A Customs source, who asked not to be named, confirmed reports by British American Tobacco in The National that millions of kina worth of illicit goods were being smuggled with ease through the border post at Wutung, West Sepik.
|Confiscated contraband being burned by Customs authorities at the border|
“There are things happening at our borders every day,” the source said.
“The border control and enforcement agencies are under resourced in terms of manpower, logistical support and training.
“Further to that, border enforcement officers are not being properly looked after in terms of housing, good salary, etc.
“Government agencies have very low staff retention rates where well-trained and qualified persons leave and find pastures elsewhere for better working conditions.”
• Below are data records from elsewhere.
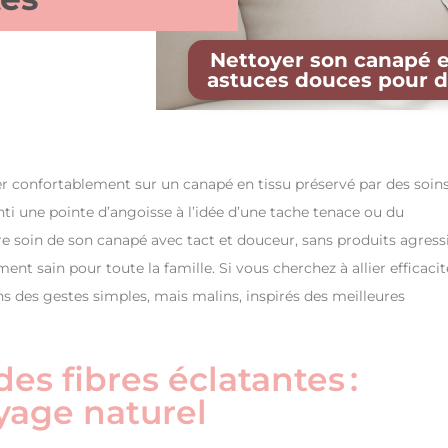
Nettoyer son canapé en
astuces douces pour de
ller confortablement sur un canapé en tissu préservé par des soin
nti une pointe d’angoisse à l’idée d’une tache tenace ou du
re soin de son canapé avec tact et douceur, sans produits agressi
ent sain pour toute la famille. Si vous cherchez à allier efficacit
ans des gestes simples, mais malins, inspirés des meilleures
s fibres éclatantes :
oyage naturel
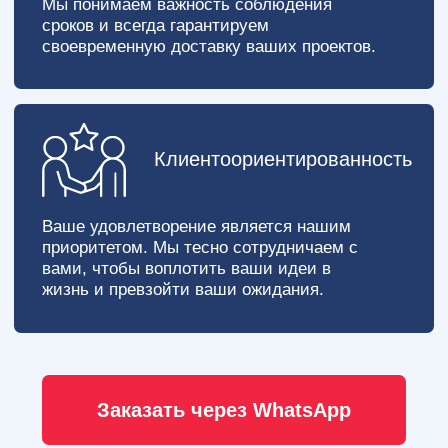
Заказать через WhatsApp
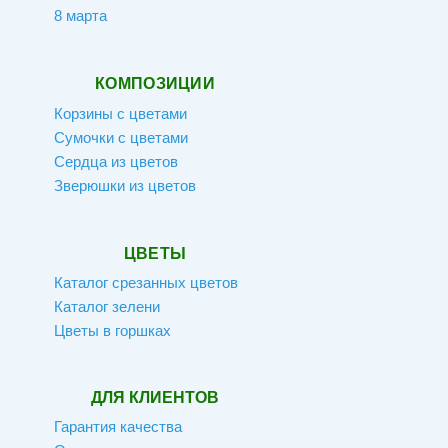
8 марта
КОМПОЗИЦИИ
Корзины с цветами
Сумочки с цветами
Сердца из цветов
Зверюшки из цветов
ЦВЕТЫ
Каталог срезанных цветов
Каталог зелени
Цветы в горшках
ДЛЯ КЛИЕНТОВ
Гарантия качества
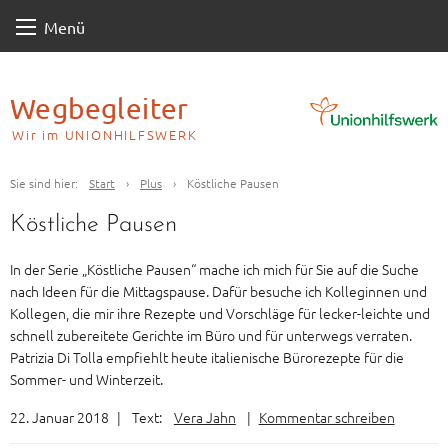
Skip
Menü
to
content
Wegbegleiter
Wir im UNIONHILFSWERK
Sie sind hier:
Start
›
Plus
›
Köstliche Pausen
Köstliche Pausen
In der Serie „Köstliche Pausen“ mache ich mich für Sie auf die Suche
nach Ideen für die Mittagspause. Dafür besuche ich Kolleginnen und
Kollegen, die mir ihre Rezepte und Vorschläge für lecker-leichte und
schnell zubereitete Gerichte im Büro und für unterwegs verraten.
Patrizia Di Tolla empfiehlt heute italienische Bürorezepte für die
Sommer- und Winterzeit.
22. Januar 2018
|
Text:
Vera Jahn
|
Kommentar schreiben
The source said acceptance of bribes by officers was brought by the increasing cost of living.
“An officer is likely to forgo over K20, 000 state revenue at any one instance by accepting less than K200 offer for approval and release of goods or people,” he said.
“The consequential risks attached with allowing such people or goods to enter the country are far more damaging for the people, the legitimate business community and the country in terms of security and revenue for the state.
“Responsible governments must increase funding towards staff welfare, salary/wages for staff and build the resource capabilities so that officers can perform their tasks with professionalism and due care.”
The source could not confirm or deny that K7.2 million in government revenue was lost because of the illegal tobacco trade “as reliable data involved in smuggling activities is not being captured in our database system, especially on unlawful/illegal trades involving goods and people across PNG’s borders”.
BAT said in a document highlighting the seriousness of the problem that a common misconception and a running argument used by perpetrators of illicit trade was that the products were made by a sister company in Indonesia, so it was not counterfeit, and therefore legal.
“For instance, Coca-Cola products are made by the legitimately registered company in Indonesia,” it said.
“In the same vein, Pall Mall products are made by BAT Indonesia.
“This is right, but only the half of it.
“Because despite being owned by the same company, the product will still need to have duty paid on it the minute it enters another country.
“It is still a genuine product.
“But because duty is not paid, it becomes contraband and therefore illegal.”